Fliegen Sie wieder aus, um für Margaret Howell zu arbeiten. Wir versuchen, die gleichen Bilder wie beim letzten Mal zu machen, aber wenn ich etwas von dem sehe, was wir machen, sehe ich sicher größer aus. Ich beschließe, wieder ein wenig auf mein Gewicht zu achten. Abends fragt mich ein Typ am Set aus, aber ich will nicht hin. Bereue es sofort. Hätte Spaß machen können, und es ist noch früh. Bei Leuten, die ich nicht kenne, mache ich mir Sorgen, normal erscheinen zu müssen. Was müsste ich dann essen, wenn ich ausgehen würde? Und wie würde ich antworten, weil ich nicht trinken wollte? Geh mit mir ins Kino. Laufen Sie auf dem Weg zu einem Friseur. Film ist in Ordnung; Kino wirklich süß.
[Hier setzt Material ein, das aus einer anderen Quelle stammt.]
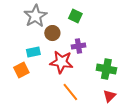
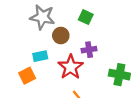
gray star: (35, 16) -> (42, 17), turned -30
red star: (61, 62) -> (71, 67), turned 30

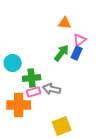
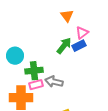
orange triangle: (65, 23) -> (67, 16), turned 48
blue rectangle: (77, 53) -> (79, 46), turned 40

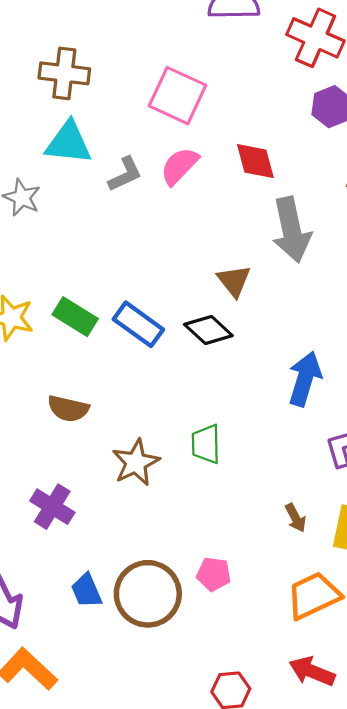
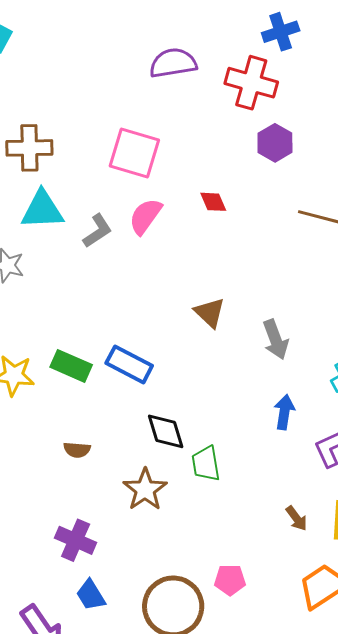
red diamond: (255, 161) -> (213, 202), size x0.7
gray arrow: (291, 230) -> (276, 340), moved, size x0.7
black diamond: (208, 330) -> (166, 431), moved, turned 39
blue arrow: (305, 379) -> (284, 412), moved, size x0.7
brown semicircle: (68, 409) -> (77, 450), size x0.7
blue trapezoid: (86, 591) -> (91, 595), moved

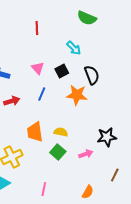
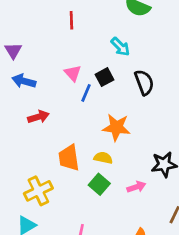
blue line: (42, 94) -> (86, 93), moved
orange star: (77, 95) -> (116, 127), moved

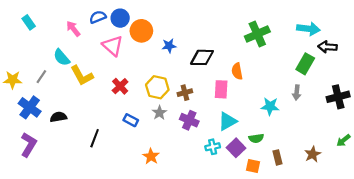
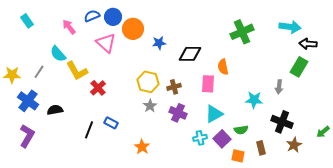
green rectangle: (305, 64) -> (299, 67), moved
red cross: (120, 86) -> (98, 88), moved
black cross: (338, 97) -> (282, 122), moved, turned 35
blue rectangle: (131, 120) -> (111, 123), moved

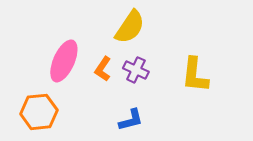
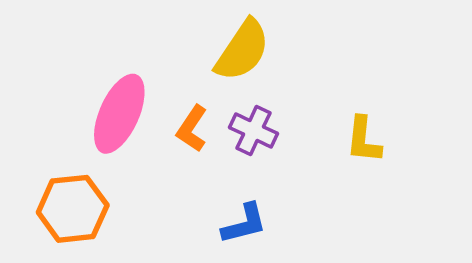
yellow L-shape: (195, 75) -> (364, 140), size x0.7

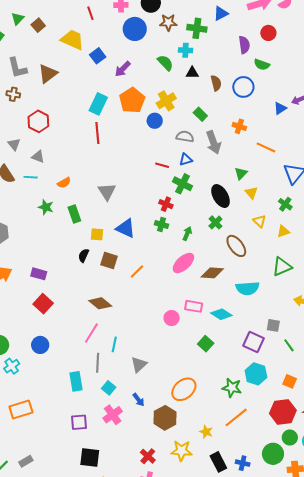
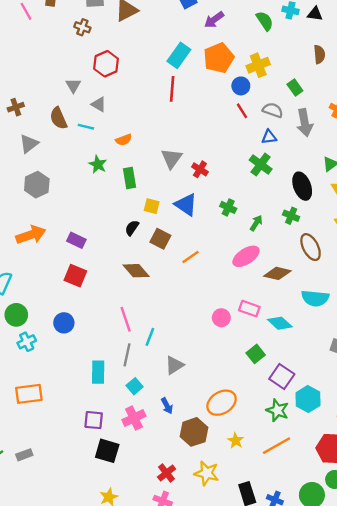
black triangle: (192, 73) -> (315, 14), moved
red line: (162, 165) -> (242, 111), moved, turned 32
red cross: (166, 204) -> (200, 169), moved
green cross: (215, 222) -> (291, 216), turned -32
brown diamond: (100, 303) -> (136, 271), moved
red square: (43, 304) -> (75, 276), turned -30
pink line: (91, 333) -> (126, 319), turned -60
purple square: (254, 342) -> (282, 377), moved
yellow star: (206, 432) -> (236, 441), moved
black square: (90, 458) -> (107, 451), moved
Kurz vor Weihnachten macht Kim eine Menge Arbeit in London und Los Angeles. Sie lernt für Prüfungen und fliegt dann mit Freunden in den Urlaub nach Thailand: „Zwei Vegetarier, ein Allesfresser, ein Veganer.“ Als sie zurückkehrt, fühlt sie sich „energisch und gut“; sie hat kein gewicht verloren.

JANUAR 2010

Ich hatte Zweifel, ob ich diesen Artikel schreiben sollte, da ich dachte, es sollte eine Erfolgsgeschichte werden. Der Erfolg besteht nicht darin, dass ich nie mehr an Essen und Gewicht denke, sondern dass der Einfluss dieser Gedanken viel weniger geworden ist. Ich achte auf mein Gewicht, aber ich möchte weder meine Gesundheit noch mein Glück gefährden. Das Glück bringt mir das Leben, was bedeutet, eines Tages mit einem Freund einen Film zu sehen, beide zu müde zum Kochen, und eine Pizza zu holen. Ich möchte einfach nur gut essen, um die Energie zu haben, all die Dinge zu tun, die das Leben mit sich bringt. In der Nähe meines Hauses gibt es einen Park, in dem ich ab und zu laufen gehe, und einen Yoga-Platz, den ich sehr mag. Es gibt einen wirklich coolen Swimmingpool, in dem das Wasser auf dem gleichen Niveau wie der Kanal ist, mit nur Fenstern, die die beiden trennen, so dass Sie das Gefühl haben, im Kanal zu schwimmen. Meine Familie ist hier, obwohl ich sie weniger sehe. Ich kann meine Eltern immer um Rat fragen, aber ich entscheide jetzt gerne mehr alleine. Ich sehe viel mehr von meinen Freunden. Es fühlt sich wirklich so an, als ob mein Leben etwas mehr Form bekommt.